Cell Fate Specification in the Developing Heart

During early stages of embryogenesis dpp expression in the medial region of the dorsal ectoderm patterns the underlying mesoderm. These Dpp signals specify both cardial and pericardial cell fates in the developing heart. Subsequently dpp dorsal ectoderm expression becomes restricted to the dorsal-most or leading edge cells. A second round of Dpp signaling then specifies cell shape changes in ectodermal cells leading to dorsal closure. In our Oct. 2003 Developmental Biology paper we showed that a third round of dpp dorsal ectoderm expression initiates during late stages of embryogenesis. This round of dpp expression also is restricted to leading edge cells and these Dpp signals repress the expression of the transcription factor Zfh-1 in a subset of pericardial cells. We found that cis-regulatory sequences that activate this third round of dpp dorsal ectoderm expression are located in the dpp disk region. We also showed that this round of dpp expression requires prior Dpp signals and perhaps release from dTCF-mediated repression.

Since that paper we have made significant progress. We utilized constitutively active and dominant negative components of the Wg pathway to show that Wg signaling represses the third round of dpp expression [Fig.1]. Using site directed mutagenesis of dTCF sites contained in relevant disk region reporter genes we have now shown that Wg repression is direct. We have recently identified a second pericardial cell marker (Odd-skipped) that is repressed by Dpp signals to aid us identifying the pericardial cell lineage responsive to the third round of Dpp signaling. We have identified a cluster of five Mad binding sites in the 3' untranslated region of zfh-1 and generated a reporter gene to test whether Dpp repression of zfh-1 is direct.


Branch Formation in the Developing Tracheal System
We have been analyzing dpp expression in the posterior dorsal ectoderm. Here dpp -expressing cells become tracheal cells in the posterior-most branch of the tracheal system (the Posterior Spiracle). In our July 2002 Developmental Biology paper we reported the isolation of the sequences responsible for dpp posterior ectoderm expression in a reporter gene. We also showed that an unconventional form of the Wg pathway, the Dpp pathway and the transcriptional co-activator Nejire (CBP/p300) are required for the initiation and maintenance of dpp posterior dorsal ectoderm expression.

Since that paper we have made considerable progress. We identified a candidate posterior spiracle-combinatorial enhancer (the KX enhancer) containing two sets of overlapping binding sites for Mad and dTCF in our reporter gene. We generated a tracheal-specific dpp mutant strain by effectively deleting the KX enhancer from the genome in vivo. Our analysis of the dpp ΔKX rescue construct in Table1A shows that the KX enhancer is not required to rescue the dorsal-ventral patterning defects engendered by dpp Haploinsufficient alleles. However,
Table 1B
shows that the KX enhancer is required to rescue dpp null embryos. Further, as shown in Fig. 2, dpp mutant phenotypes generated in these experiments directly connect the KX enhancer to posterior spiracle development. dpp null embryos bearing the ΔKX rescue construct show normal dorsal-ventral patterning but fail to hatch due to posterior spiracle defects (compare panels 2G and 2K with 2H and 2L). These results also show that the posterior-spiracle defects of dpp Haploinsufficient embryos, long thought to be downstream effects of dorsal-ventral patterning defects, are genetically distinct.

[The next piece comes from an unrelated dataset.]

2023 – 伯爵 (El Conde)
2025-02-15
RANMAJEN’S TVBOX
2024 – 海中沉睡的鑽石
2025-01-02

Transgenic Analysis of Smad Tumor Suppressor Genes
Based upon clinical studies, oncologists estimate that mutations in human Smad genes (TGF-β signal transducers similar to Drosophila Mad) are involved in roughly 140,000 new cancer cases in the US each year. How the absence of a functional Smad gene leads to a tumor is completely unknown. As a result, the current working hypothesis is that all tumor-associated Smad mutations are loss-of-function mutations and they all lead to tumors via a single mechanism. In our April 2001 Genetics paper we describe a transgenic assay system that allows us to explicitly test this hypothesis. Using our assay, we discovered two gain-of-function mutations in the Smad4 tumor suppressor gene (and one in Drosophila Mad). A phenotypic analysis suggested that the Smad4100T allele is capable of activating Wnt target genes [ Fig. 3]. This suggests that the Smad4100T allele induces tumor formation via ectopic expression of Wnt target genes [Fig. 4].

A mechanism of tumorigenesis associated with the ectopic expression of Wnt target genes was originally identified via mutations in the Wnt signal transducer Adenomatous Polyposis coli (APC). If the Smad4100T mutation causes tumors via an "APC" mechanism rather than a "TGF-β loss-of-function" mechanism there are clinically important implications. There is a 3 year mean life expectancy for people with TGF-β loss-of-function tumors like those found in HNPCC colon cancer but there is a ten year mean life expectancy for APC mutations like those found in FAP colon cancer. If the "APC" hypothesis is confirmed by additional studies we plan to develop a diagnostic test for the Smad4100T mutation.